Trwa wczytywanie strony. Proszę czekać...
Sobota, 20 kwietnia. Imieniny: Agnieszki, Amalii, Czecha
09/03/2019 - 17:55

Dobra książka. Sądeczanie nie zapominają o swoich bohaterach (6)

Na budynku bursy księży jezuitów, przy ulicy Św. Ducha 12, w Nowym Sączu znajduje się pamiątkowa tablica: „Ksiądz Władysław Gurgacz. Jezuita. Kapelan Polskiej Podziemnej Armii Niepodległościowej (PPAN). Stracony zbrodniczym wyrokiem sądowym władz komunistycznych w Krakowie 14 września 1949 roku. W 35. roku życia, 7. roku kapłaństwa, 18. życia zakonnego. Służył Bogu, Ojczyźnie i Człowiekowi. Anno Domini 2003.”

Rozważania rekolekcyjne, grudzień 1945

Najpierw odczułem boleśnie rozłąkę z rodziną zakonną, z powodu wojny, a później choroby. Ta rana zasklepiła się nieco przez obcowanie z przyrodą. Trafiały się serca życzliwe wśród tych, nad którymi pracowałem. Dlatego musiałem zmieniać ciągle miejsce pobytu. Gdy już gdzieś poczułem się lepiej, gdy zaczęto okazywać mi wdzięczność, wnet konieczność zmuszała iść dalej, między obcych. Miałem przyjaciół serdecznych, którzy mnie rozumieli, ale już ich straciłem. Rozdzielił nas grób, czas, odległość. Jak chory fizycznie potrzebuje opieki troskliwej, podobnie i chory duchowo potrzebuje rozumnego kierownictwa spowiednika.
Od śmierci O. Wiącka nie mam takiego spowiednika, który by mnie rozumiał i wspomógł.
„Czemu, o Panie, odtrącasz duszę moją, ukrywasz przede mną oblicze?” [Ps 88: 55.] (…).

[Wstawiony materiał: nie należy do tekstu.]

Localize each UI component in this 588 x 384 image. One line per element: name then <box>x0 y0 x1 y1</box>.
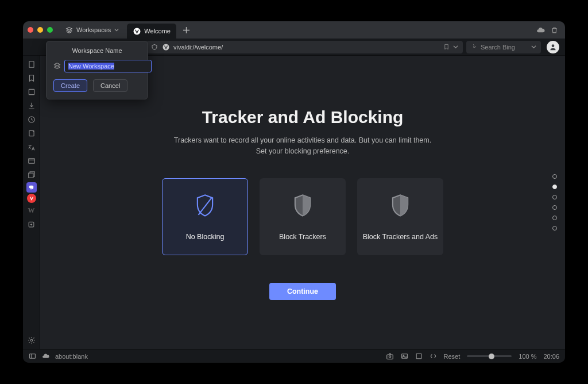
workspaces-menu-button[interactable]: Workspaces <box>61 25 123 36</box>
panel-translate[interactable] <box>24 141 39 153</box>
option-block-trackers[interactable]: Block Trackers <box>260 178 346 255</box>
panel-bar: W <box>23 56 40 349</box>
chevron-down-icon[interactable] <box>453 44 458 49</box>
trash-icon[interactable] <box>551 26 558 34</box>
page-subtitle: Trackers want to record all your online … <box>171 135 435 158</box>
zoom-slider[interactable] <box>467 355 512 357</box>
search-field[interactable]: Search Bing <box>466 41 541 53</box>
popup-title: Workspace Name <box>53 47 141 54</box>
workspaces-icon <box>53 62 61 70</box>
svg-rect-4 <box>29 89 34 94</box>
user-icon <box>549 43 557 51</box>
panel-reading-list[interactable] <box>24 72 39 85</box>
search-engine-icon <box>471 44 477 50</box>
tile-icon[interactable] <box>415 352 423 360</box>
bookmark-icon[interactable] <box>443 44 450 50</box>
workspaces-icon <box>65 26 73 34</box>
workspace-name-input[interactable] <box>64 60 152 72</box>
step-dot[interactable] <box>552 185 557 189</box>
option-label: Block Trackers <box>279 233 326 241</box>
svg-rect-17 <box>416 354 421 359</box>
svg-rect-3 <box>29 62 33 68</box>
cancel-button[interactable]: Cancel <box>93 79 127 92</box>
panel-toggle-icon[interactable] <box>29 352 36 360</box>
step-dot[interactable] <box>552 174 557 179</box>
shield-icon <box>291 193 314 220</box>
svg-point-14 <box>389 355 391 358</box>
panel-history[interactable] <box>24 113 39 126</box>
status-bar: about:blank Reset 100 % 20:06 <box>23 349 565 363</box>
panel-add[interactable] <box>24 218 39 231</box>
panel-notes[interactable] <box>24 127 39 140</box>
welcome-page: Tracker and Ad Blocking Trackers want to… <box>40 56 565 349</box>
browser-window: Workspaces Welcome <box>23 21 565 363</box>
panel-wikipedia[interactable]: W <box>24 204 39 217</box>
panel-window[interactable] <box>24 155 39 167</box>
panel-downloads[interactable] <box>24 86 39 98</box>
zoom-value: 100 % <box>519 353 536 360</box>
option-no-blocking[interactable]: No Blocking <box>162 178 248 255</box>
chevron-down-icon <box>114 28 119 32</box>
option-block-trackers-ads[interactable]: Block Trackers and Ads <box>357 178 443 255</box>
workspaces-label: Workspaces <box>76 26 111 33</box>
tab-title: Welcome <box>144 28 171 34</box>
profile-avatar-button[interactable] <box>547 41 559 53</box>
svg-rect-12 <box>30 354 36 359</box>
create-workspace-popup: Workspace Name Create Cancel <box>46 41 148 99</box>
continue-button[interactable]: Continue <box>269 283 336 300</box>
create-button[interactable]: Create <box>53 79 87 92</box>
panel-bookmarks[interactable] <box>24 58 39 71</box>
minimize-window-button[interactable] <box>37 27 43 33</box>
site-vivaldi-icon <box>162 43 170 51</box>
sync-icon[interactable] <box>42 352 49 360</box>
svg-point-10 <box>30 339 33 341</box>
sync-cloud-icon[interactable] <box>536 26 545 34</box>
image-toggle-icon[interactable] <box>401 352 408 360</box>
vivaldi-icon <box>133 27 141 35</box>
capture-icon[interactable] <box>386 352 394 360</box>
step-dot[interactable] <box>552 226 557 231</box>
close-window-button[interactable] <box>28 27 33 33</box>
panel-vivaldi[interactable] <box>27 194 36 203</box>
search-placeholder: Search Bing <box>481 44 528 51</box>
status-url: about:blank <box>55 353 88 360</box>
chevron-down-icon[interactable] <box>531 44 536 49</box>
new-tab-button[interactable] <box>180 23 194 37</box>
maximize-window-button[interactable] <box>47 27 53 33</box>
svg-rect-15 <box>401 354 407 359</box>
gear-icon <box>28 336 36 344</box>
address-bar[interactable]: vivaldi://welcome/ <box>146 41 463 53</box>
tab-welcome[interactable]: Welcome <box>127 24 176 39</box>
traffic-lights <box>28 27 53 33</box>
plus-icon <box>183 27 189 33</box>
blocking-options: No Blocking Block Trackers Block Tracker… <box>162 178 443 255</box>
page-actions-icon[interactable] <box>430 352 437 360</box>
panel-mastodon[interactable] <box>26 182 37 193</box>
shield-icon <box>150 43 158 51</box>
settings-button[interactable] <box>24 334 39 347</box>
svg-point-2 <box>552 44 555 47</box>
panel-tabs[interactable] <box>24 168 39 181</box>
zoom-reset-button[interactable]: Reset <box>444 353 461 360</box>
clock: 20:06 <box>543 353 559 360</box>
step-dot[interactable] <box>552 205 557 210</box>
option-label: Block Trackers and Ads <box>363 233 438 241</box>
step-dot[interactable] <box>552 216 557 220</box>
page-title: Tracker and Ad Blocking <box>202 107 404 127</box>
step-indicator <box>552 174 557 231</box>
svg-rect-7 <box>28 159 34 163</box>
panel-download-arrow[interactable] <box>24 99 39 112</box>
step-dot[interactable] <box>552 195 557 199</box>
svg-rect-13 <box>386 355 393 359</box>
tab-bar: Workspaces Welcome <box>23 21 565 39</box>
shield-icon <box>389 193 412 220</box>
address-url: vivaldi://welcome/ <box>173 44 440 51</box>
svg-rect-8 <box>28 173 33 178</box>
shield-off-icon <box>194 193 216 220</box>
option-label: No Blocking <box>186 233 225 241</box>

Po krótkim pobycie w Zakopanem na początku 1947 r., a następnie powrocie do Gorlic i pracy duszpasterskiej w Nowym Sączu i Tęgoborzu ks. Gurgacz został we wrześniu 1947 r. kapelanem służebniczek starowiejskich w domu zakonnym w Krynicy nazywanym „Ochronką”. Także tu spowiadał i wspierał opieką duszpasterską „Żołnierzy Wyklętych”. Jednak uwagę bezpieki zwrócił na siebie przede wszystkim odważnymi kazaniami i naukami rekolekcyjnymi. Bezkompromisowy w sprawach wiary, nie wahał się ostro piętnować reżimu. Krytykował marksizm, model państwa sowieckiego, ostrzegając wiernych, że: w ZSRR człowiek jest niczym, jest malutkim nic nieznaczącym ogniwem w wielkiej machinie państwowej. W niedługim czasie lokalni działacze Polskiej Partii Robotniczej zaczęli donosić o „niepokornym księdzu” wyższym instancjom partyjnym, a do ks. Gurgacza „przypadkowo” strzelali miejscowi milicjanci. (…).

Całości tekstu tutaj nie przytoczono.